_Task prompt_.
Could you copy the data that follows exactly as written, but drop the pictures?

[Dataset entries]

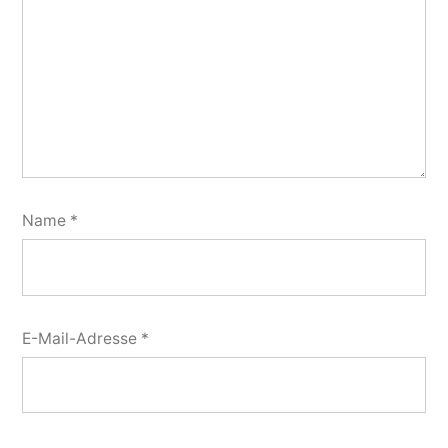
Name
*
E-Mail-Adresse
*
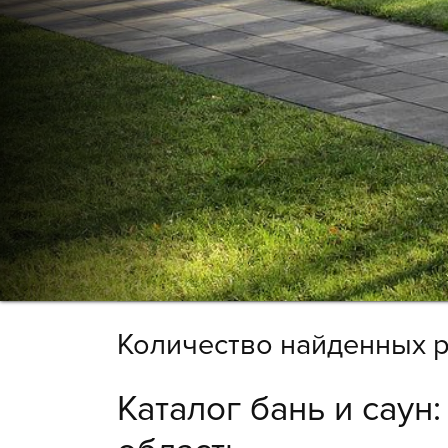
Количество найденных р
Каталог бань и саун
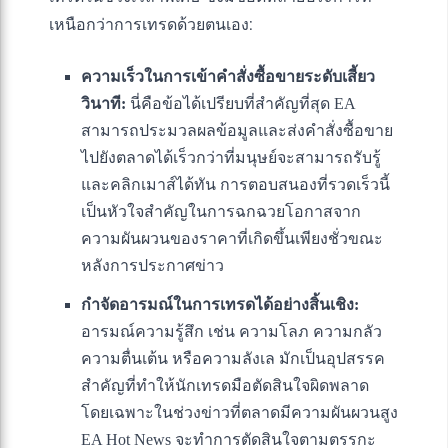
เหนือกว่าการเทรดด้วยตนเอง:
ความเร็วในการเข้าคำสั่งซื้อขายระดับเสี้ยว
วินาที:
นี่คือข้อได้เปรียบที่สำคัญที่สุด EA
สามารถประมวลผลข้อมูลและส่งคำสั่งซื้อขาย
ไปยังตลาดได้เร็วกว่าที่มนุษย์จะสามารถรับรู้
และคลิกเมาส์ได้ทัน การตอบสนองที่รวดเร็วนี้
เป็นหัวใจสำคัญในการฉกฉวยโอกาสจาก
ความผันผวนของราคาที่เกิดขึ้นเพียงชั่วขณะ
หลังการประกาศข่าว
กำจัดอารมณ์ในการเทรดได้อย่างสิ้นเชิง:
อารมณ์ความรู้สึก เช่น ความโลภ ความกลัว
ความตื่นเต้น หรือความลังเล มักเป็นอุปสรรค
สำคัญที่ทำให้นักเทรดมือตัดสินใจผิดพลาด
โดยเฉพาะในช่วงข่าวที่ตลาดมีความผันผวนสูง
EA Hot News จะทำการตัดสินใจตามตรรกะ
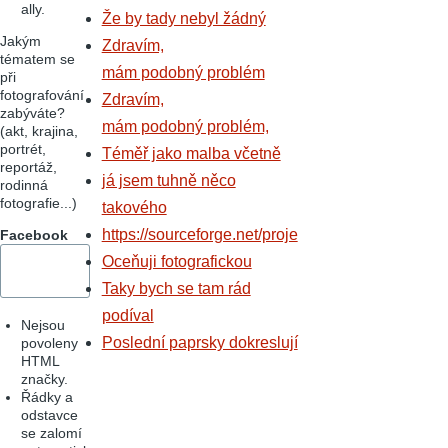
ally.
Že by tady nebyl žádný
Jakým
Zdravím,
tématem se
mám podobný problém
při
fotografování
Zdravím,
zabýváte?
mám podobný problém,
(akt, krajina,
portrét,
Téměř jako malba včetně
reportáž,
já jsem tuhně něco
rodinná
fotografie...)
takového
https://sourceforge.net/proje
Facebook
Oceňuji fotografickou
Taky bych se tam rád
podíval
Nejsou
Poslední paprsky dokreslují
povoleny
HTML
značky.
Řádky a
odstavce
se zalomí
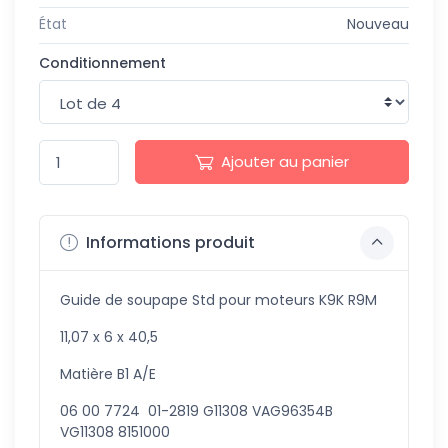
État
Nouveau
Conditionnement
Ajouter au panier
Informations produit
Guide de soupape Std pour moteurs K9K R9M
11,07 x 6 x 40,5
Matière B1 A/E
06 00 7724 01-2819 G11308 VAG96354B
VG11308 8151000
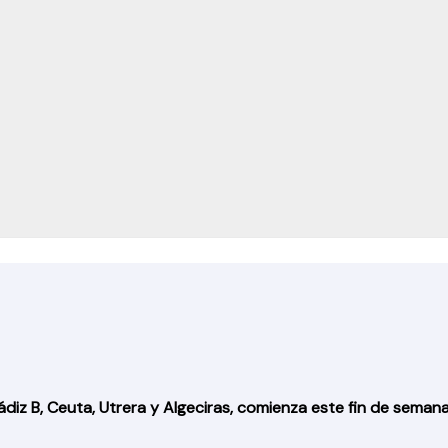
iz B, Ceuta, Utrera y Algeciras, comienza este fin de semana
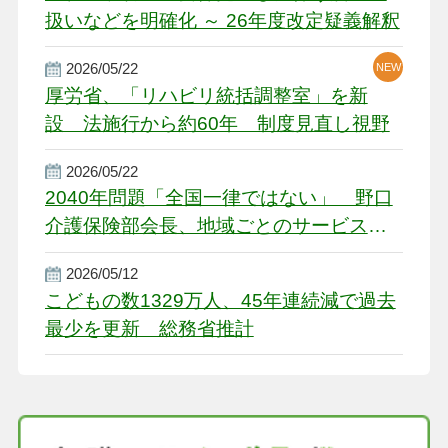
扱いなどを明確化 ～ 26年度改定疑義解釈
2026/05/22
NEW
厚労省、「リハビリ統括調整室」を新
設 法施行から約60年 制度見直し視野
2026/05/22
2040年問題「全国一律ではない」 野口
介護保険部会長、地域ごとのサービス基
盤整備を促す
2026/05/12
こどもの数1329万人、45年連続減で過去
最少を更新 総務省推計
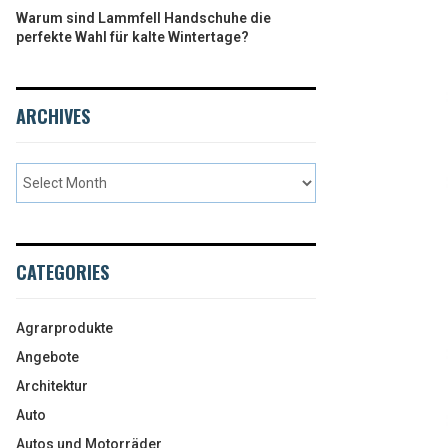
Warum sind Lammfell Handschuhe die
perfekte Wahl für kalte Wintertage?
ARCHIVES
CATEGORIES
Agrarprodukte
Angebote
Architektur
Auto
Autos und Motorräder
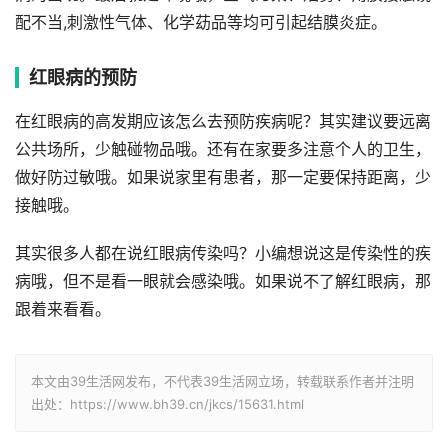
配不当,刺激性气体、化学苭品等均可引起结膜炎症。
红眼病的预防
在红眼病的高发期应该怎么去预防疾病呢？其实建议要远离
公共场所，少触碰物品哦。还有在家要多注意个人的卫生，
做好防过敏哦。如果说家里有患者，那一定要保持距离，少
接触哦。
其实很多人都在说红眼病传染吗？小编想说这是传染性的疾
病哦，但不是看一眼就会感染哦。如果说不了解红眼病，那
跟着来看看。
本文由39生活网发布，不代表39生活网立场，转载联系作者并注明
出处：https://www.bh39.cn/jkcs/15631.html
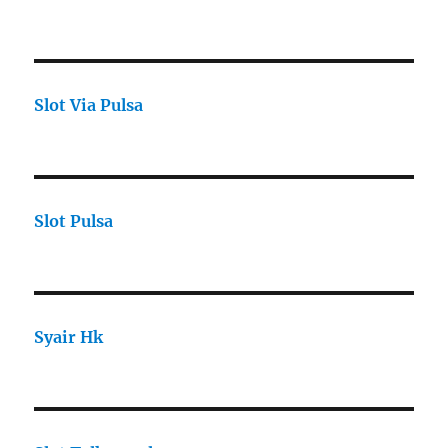
Slot Via Pulsa
Slot Pulsa
Syair Hk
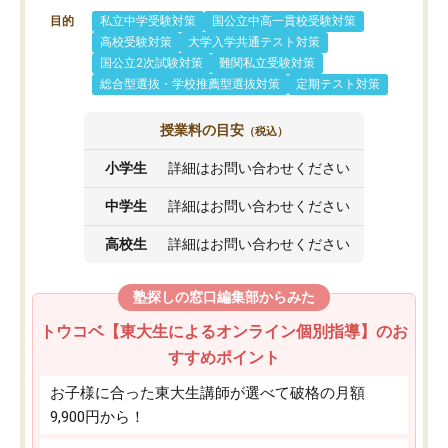
目的
私立中学受験対策
国公立中高一貫校受験対策
高校受験対策
大学入学共通テスト対策
国公立2次試験対策
難関私立受験対策
総合型選抜・学校推薦型選抜対策
定期テスト対策
授業料の目安
（税込）
小学生
詳細はお問い合わせください
中学生
詳細はお問い合わせください
高校生
詳細はお問い合わせください
塾探しの窓口編集部からみた
トウコベ【東大生によるオンライン個別指導】のお
すすめポイント
お子様に合った東大生講師が選べて破格の月額
9,900円から！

_Response to the task_.
Name
*
E-Mail-Adresse
*
Количество найденных р
Каталог бань и саун
เหนือกว่าการเทรดด้วยตนเอง:
ความเร็วในการเข้าคำสั่งซื้อขายระดับเสี้ยว
วินาที:
นี่คือข้อได้เปรียบที่สำคัญที่สุด EA
สามารถประมวลผลข้อมูลและส่งคำสั่งซื้อขาย
ไปยังตลาดได้เร็วกว่าที่มนุษย์จะสามารถรับรู้
และคลิกเมาส์ได้ทัน การตอบสนองที่รวดเร็วนี้
เป็นหัวใจสำคัญในการฉกฉวยโอกาสจาก
ความผันผวนของราคาที่เกิดขึ้นเพียงชั่วขณะ
หลังการประกาศข่าว
กำจัดอารมณ์ในการเทรดได้อย่างสิ้นเชิง:
อารมณ์ความรู้สึก เช่น ความโลภ ความกลัว
ความตื่นเต้น หรือความลังเล มักเป็นอุปสรรค
สำคัญที่ทำให้นักเทรดมือตัดสินใจผิดพลาด
โดยเฉพาะในช่วงข่าวที่ตลาดมีความผันผวนสูง
EA Hot News จะทำการตัดสินใจตามตรรกะ
ally.
Že by tady nebyl žádný
Jakým
Zdravím,
tématem se
mám podobný problém
při
fotografování
Zdravím,
zabýváte?
mám podobný problém,
(akt, krajina,
portrét,
Téměř jako malba včetně
reportáž,
já jsem tuhně něco
rodinná
fotografie...)
takového
https://sourceforge.net/proje
Facebook
Oceňuji fotografickou
Taky bych se tam rád
podíval
Nejsou
Poslední paprsky dokreslují
povoleny
HTML
značky.
Řádky a
odstavce
se zalomí
État
Nouveau
Conditionnement
Ajouter au panier
Informations produit
Guide de soupape Std pour moteurs K9K R9M
11,07 x 6 x 40,5
Matière B1 A/E
06 00 7724 01-2819 G11308 VAG96354B
VG11308 8151000
iz B, Ceuta, Utrera y Algeciras, comienza este fin de semana
扱いなどを明確化 ～ 26年度改定疑義解釈
2026/05/22
NEW
厚労省、「リハビリ統括調整室」を新
設 法施行から約60年 制度見直し視野
2026/05/22
2040年問題「全国一律ではない」 野口
介護保険部会長、地域ごとのサービス基
盤整備を促す
2026/05/12
こどもの数1329万人、45年連続減で過去
最少を更新 総務省推計
Warum sind Lammfell Handschuhe die
perfekte Wahl für kalte Wintertage?
ARCHIVES
CATEGORIES
Agrarprodukte
Angebote
Architektur
Auto
Autos und Motorräder
配不当,刺激性气体、化学苭品等均可引起结膜炎症。
红眼病的预防
在红眼病的高发期应该怎么去预防疾病呢？其实建议要远离
公共场所，少触碰物品哦。还有在家要多注意个人的卫生，
做好防过敏哦。如果说家里有患者，那一定要保持距离，少
接触哦。
其实很多人都在说红眼病传染吗？小编想说这是传染性的疾
病哦，但不是看一眼就会感染哦。如果说不了解红眼病，那
跟着来看看。
本文由39生活网发布，不代表39生活网立场，转载联系作者并注明
出处：https://www.bh39.cn/jkcs/15631.html
Slot Via Pulsa
Slot Pulsa
Syair Hk
目的
私立中学受験対策
国公立中高一貫校受験対策
高校受験対策
大学入学共通テスト対策
国公立2次試験対策
難関私立受験対策
総合型選抜・学校推薦型選抜対策
定期テスト対策
授業料の目安
（税込）
小学生
詳細はお問い合わせください
中学生
詳細はお問い合わせください
高校生
詳細はお問い合わせください
塾探しの窓口編集部からみた
トウコベ【東大生によるオンライン個別指導】のお
すすめポイント
お子様に合った東大生講師が選べて破格の月額
9,900円から！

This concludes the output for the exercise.